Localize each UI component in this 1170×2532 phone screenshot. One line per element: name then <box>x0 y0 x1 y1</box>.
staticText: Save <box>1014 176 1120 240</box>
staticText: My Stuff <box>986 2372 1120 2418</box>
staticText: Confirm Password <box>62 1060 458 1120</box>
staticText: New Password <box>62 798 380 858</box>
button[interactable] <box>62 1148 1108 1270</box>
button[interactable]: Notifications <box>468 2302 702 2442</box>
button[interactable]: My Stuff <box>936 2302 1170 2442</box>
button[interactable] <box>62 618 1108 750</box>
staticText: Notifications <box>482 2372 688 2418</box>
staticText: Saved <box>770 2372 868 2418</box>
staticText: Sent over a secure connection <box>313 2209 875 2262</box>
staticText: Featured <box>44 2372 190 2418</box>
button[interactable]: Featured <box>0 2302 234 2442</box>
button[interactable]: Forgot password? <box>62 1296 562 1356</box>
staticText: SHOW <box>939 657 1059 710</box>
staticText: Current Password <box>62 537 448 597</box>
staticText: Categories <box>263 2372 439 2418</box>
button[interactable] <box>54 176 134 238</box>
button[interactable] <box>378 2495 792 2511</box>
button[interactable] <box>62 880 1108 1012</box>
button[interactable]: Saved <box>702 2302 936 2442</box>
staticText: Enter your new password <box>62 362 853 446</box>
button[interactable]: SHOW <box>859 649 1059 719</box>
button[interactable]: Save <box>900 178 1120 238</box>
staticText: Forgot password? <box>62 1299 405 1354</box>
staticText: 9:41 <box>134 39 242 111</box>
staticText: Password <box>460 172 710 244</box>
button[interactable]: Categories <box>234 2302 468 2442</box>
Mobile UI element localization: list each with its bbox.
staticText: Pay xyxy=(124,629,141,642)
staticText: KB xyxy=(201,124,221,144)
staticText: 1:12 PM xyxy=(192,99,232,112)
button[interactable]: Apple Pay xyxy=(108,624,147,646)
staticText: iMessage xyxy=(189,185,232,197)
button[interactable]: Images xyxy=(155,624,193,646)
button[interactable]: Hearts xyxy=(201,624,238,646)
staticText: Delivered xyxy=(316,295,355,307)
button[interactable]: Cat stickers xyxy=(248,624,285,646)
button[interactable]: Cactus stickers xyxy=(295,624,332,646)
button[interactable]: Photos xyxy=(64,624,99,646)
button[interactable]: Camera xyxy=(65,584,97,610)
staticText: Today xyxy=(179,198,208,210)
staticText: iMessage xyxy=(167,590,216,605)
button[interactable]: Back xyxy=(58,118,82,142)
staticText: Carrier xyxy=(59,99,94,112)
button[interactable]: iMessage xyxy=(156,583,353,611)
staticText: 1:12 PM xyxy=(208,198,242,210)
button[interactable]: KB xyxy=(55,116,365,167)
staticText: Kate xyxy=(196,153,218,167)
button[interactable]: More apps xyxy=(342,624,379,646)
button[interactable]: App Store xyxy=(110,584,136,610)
-=-=-=-=-
From the entries above, say how many lines contain "Categories". Only the number is wanted.

2